- Born: 1670 Kosor, Kuči, Prince-Bishopric of Montenegro
- Died: 1737 (aged 66–67) Stari Vlah, Raška, Prince-Bishopric of Montenegro

= Radonja Petrović =

Duke of the Kuči tribe (1670–1737)

Radonja Petrović (Радоња Петровић; 1670 in Kosor, Kuči – 1737 in Stari Vlah), known as Vojvoda Radonja (војвода Радоња) was the vojvoda of the Kuči tribe and a commander of the Drekalovići during the Austro–Russian–Turkish War. Vasilije Petrović wrote in History of Montenegro that Petrović was among the Montenegrin commanders who rose to arms under the influence of Danilo I, Metropolitan of Cetinje in 1711.

==Lineage==
Petrović was the great-great-grandson of Drekale, the eponymous founder of Drekalovići. Petrović's father Petar was the middle child of Vojvoda Iliko Lalev and held the title of vojvoda until his death, when it was passed to his brother Mirčeta.

==Military career==
Petrović succeeded his uncle as vojvoda and became the leader of the Drekalovići in Brda, called "the Hills," in modern-day Montenegro. Along with Habsburg Serbian troops, the Drekalovići fought against the Ottomans. Venetians granted him the title of Guvernadur of all the Hills for acting as middleman between them and the Ottomans.

In the talks with Austrian representatives in the village of Tešići near Niš on 24 July 1737, Petrović and Patriarch Šakabenta promised Field Marshal Seckendorff that they would mobilise the Kuči and other Highland tribes. Five hundred Kuči men, 200 Vasojevići, and Piperi, among others, were prepared. Šakabenta and Petrović called on Sava Petrović to join the war against the Ottomans, but he was under the influence of the Republic of Venice and remained inactive during the war. Petrović asked Field Marshal Seckendorff that, in the event that the rebels won, he would oversee the troops in his stead. An uprising broke out in Montenegro while talks were still underway.

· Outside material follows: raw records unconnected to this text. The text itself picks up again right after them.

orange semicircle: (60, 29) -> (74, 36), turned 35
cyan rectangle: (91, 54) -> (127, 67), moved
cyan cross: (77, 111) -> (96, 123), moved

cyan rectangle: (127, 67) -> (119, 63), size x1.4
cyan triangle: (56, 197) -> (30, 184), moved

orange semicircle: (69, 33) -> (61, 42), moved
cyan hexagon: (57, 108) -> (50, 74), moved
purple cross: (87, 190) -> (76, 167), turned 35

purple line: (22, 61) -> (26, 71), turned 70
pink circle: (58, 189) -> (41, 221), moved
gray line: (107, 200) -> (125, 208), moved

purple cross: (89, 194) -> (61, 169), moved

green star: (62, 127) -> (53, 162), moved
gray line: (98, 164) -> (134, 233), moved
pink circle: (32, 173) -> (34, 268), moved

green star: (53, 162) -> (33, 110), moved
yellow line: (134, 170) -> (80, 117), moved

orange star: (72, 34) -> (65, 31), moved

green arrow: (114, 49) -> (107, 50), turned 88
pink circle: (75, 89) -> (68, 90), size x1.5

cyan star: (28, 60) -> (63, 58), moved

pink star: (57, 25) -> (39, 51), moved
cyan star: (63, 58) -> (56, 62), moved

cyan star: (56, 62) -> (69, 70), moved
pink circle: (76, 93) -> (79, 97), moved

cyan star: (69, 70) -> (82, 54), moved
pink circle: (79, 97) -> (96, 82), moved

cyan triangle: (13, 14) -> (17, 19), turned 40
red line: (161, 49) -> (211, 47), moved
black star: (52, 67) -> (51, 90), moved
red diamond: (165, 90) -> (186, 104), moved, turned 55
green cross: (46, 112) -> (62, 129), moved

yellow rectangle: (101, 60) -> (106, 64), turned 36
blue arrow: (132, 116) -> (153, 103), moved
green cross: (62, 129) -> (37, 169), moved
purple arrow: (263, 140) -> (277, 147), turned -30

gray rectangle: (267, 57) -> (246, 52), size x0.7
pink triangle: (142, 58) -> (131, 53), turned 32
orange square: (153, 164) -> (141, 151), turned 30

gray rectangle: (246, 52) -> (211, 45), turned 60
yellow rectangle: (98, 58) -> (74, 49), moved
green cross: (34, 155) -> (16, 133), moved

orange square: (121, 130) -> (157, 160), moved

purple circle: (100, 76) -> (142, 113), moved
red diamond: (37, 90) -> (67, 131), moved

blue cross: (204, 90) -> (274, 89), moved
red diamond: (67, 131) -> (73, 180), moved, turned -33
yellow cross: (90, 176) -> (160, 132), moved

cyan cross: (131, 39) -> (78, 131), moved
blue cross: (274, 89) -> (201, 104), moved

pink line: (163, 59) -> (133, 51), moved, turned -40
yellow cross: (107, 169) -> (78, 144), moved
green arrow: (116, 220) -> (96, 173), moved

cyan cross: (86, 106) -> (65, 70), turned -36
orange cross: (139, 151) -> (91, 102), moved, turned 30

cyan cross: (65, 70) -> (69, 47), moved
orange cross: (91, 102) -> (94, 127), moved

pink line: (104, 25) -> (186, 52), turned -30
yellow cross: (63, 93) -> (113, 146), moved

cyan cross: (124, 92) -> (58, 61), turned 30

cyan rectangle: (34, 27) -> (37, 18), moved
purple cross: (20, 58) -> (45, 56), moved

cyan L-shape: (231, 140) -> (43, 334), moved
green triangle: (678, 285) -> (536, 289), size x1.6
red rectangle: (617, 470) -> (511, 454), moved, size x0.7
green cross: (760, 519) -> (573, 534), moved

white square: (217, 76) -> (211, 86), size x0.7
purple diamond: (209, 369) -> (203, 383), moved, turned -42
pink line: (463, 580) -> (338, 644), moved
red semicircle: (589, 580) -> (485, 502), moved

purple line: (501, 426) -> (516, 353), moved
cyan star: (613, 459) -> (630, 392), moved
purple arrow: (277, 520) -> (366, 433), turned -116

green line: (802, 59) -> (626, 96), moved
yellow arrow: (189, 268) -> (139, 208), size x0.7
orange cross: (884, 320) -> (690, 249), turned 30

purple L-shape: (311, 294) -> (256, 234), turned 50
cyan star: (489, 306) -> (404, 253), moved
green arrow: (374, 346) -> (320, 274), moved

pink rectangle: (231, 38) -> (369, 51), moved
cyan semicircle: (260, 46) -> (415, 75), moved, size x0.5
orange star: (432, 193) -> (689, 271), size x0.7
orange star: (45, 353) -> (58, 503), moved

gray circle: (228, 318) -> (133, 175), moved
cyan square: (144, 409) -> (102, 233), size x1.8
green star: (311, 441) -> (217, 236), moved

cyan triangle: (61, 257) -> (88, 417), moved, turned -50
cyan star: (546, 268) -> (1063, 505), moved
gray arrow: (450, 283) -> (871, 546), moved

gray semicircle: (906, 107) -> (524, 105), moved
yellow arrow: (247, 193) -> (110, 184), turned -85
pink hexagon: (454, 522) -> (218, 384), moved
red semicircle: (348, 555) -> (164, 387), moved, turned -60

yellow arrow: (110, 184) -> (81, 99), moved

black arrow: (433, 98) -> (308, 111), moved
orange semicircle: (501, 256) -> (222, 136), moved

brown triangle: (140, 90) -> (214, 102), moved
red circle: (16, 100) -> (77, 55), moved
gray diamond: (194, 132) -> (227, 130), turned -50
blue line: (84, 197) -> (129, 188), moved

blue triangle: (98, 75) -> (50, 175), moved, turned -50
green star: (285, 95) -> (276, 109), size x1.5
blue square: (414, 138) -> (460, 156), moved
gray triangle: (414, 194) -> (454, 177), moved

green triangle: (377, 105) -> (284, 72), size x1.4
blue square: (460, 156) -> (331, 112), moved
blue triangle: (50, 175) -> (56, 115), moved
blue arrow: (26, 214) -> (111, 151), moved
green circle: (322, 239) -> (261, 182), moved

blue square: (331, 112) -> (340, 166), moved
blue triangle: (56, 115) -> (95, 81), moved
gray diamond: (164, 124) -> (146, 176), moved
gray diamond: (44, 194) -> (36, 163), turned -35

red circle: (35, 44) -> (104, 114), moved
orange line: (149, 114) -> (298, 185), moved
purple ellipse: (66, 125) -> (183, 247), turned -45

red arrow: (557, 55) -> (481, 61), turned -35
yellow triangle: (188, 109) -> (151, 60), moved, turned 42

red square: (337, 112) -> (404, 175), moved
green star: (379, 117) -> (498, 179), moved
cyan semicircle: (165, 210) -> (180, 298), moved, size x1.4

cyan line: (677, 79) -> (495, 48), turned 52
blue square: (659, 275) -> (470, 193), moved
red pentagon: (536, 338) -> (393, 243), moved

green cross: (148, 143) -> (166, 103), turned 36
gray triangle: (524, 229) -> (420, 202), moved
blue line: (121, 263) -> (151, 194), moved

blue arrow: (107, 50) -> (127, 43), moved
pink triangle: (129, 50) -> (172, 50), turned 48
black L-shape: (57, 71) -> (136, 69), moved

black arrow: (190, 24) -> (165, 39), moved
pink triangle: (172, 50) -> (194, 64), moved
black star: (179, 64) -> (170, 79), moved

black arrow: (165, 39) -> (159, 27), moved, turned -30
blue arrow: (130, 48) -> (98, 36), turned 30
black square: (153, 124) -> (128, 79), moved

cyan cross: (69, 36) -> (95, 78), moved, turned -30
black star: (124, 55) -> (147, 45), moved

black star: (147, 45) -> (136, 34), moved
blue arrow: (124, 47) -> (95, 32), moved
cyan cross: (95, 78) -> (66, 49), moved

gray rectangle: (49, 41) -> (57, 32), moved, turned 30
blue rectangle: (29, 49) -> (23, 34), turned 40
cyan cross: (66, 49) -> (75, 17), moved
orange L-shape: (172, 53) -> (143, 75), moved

Petrović's rebels, Serbian troops, and an auxiliary force of Mlatišuma attacked local Muslims. According to Serbia's plan, they were to take over Novi Pazar, Rožaje, Bijelo Polje, and Peć. A Serbian detachment attacked Bihor and pushed through to Godijevo, where they set up headquarters in the house of Mustafa Sijarić. Petrović learned that the Ottomans planned to first attack Župljani, which was already allied with the Venetians. He informed Jerolim Buća, an intendent in Cattaro, that Derviš-paša Čengić had been ordered to divert his army from the Sanjak of Herzegovina towards Knin, and that Vizier Mustafa-paša had been ordered to move towards Zadar with the armies of other sanjaks and 4,000 Tatars. This information was likely exaggerated.

==Death and legacy==
Petrović died on the Jelica mountain in 1737 and was buried there. In 1766, his son Grigorije, who became the archimandrite of Niš, exhumed his remains and reburied them in the village of Bošnjace near Leskovac. In 2014, 277 years after his death, his remains were moved again, this time to his birth village of Kosor. His uncle Mirčeta's grandson Martin Popović became vojvoda. Though Petrović's siblings and their descendants continued to use the surname Petrović, his offspring adopted the surname Radonjić.

Epic poems have been written about his life, including Ustanak sedmoro Brda i Arbanasa (The Uprising of the Seven Hills and the Albanians).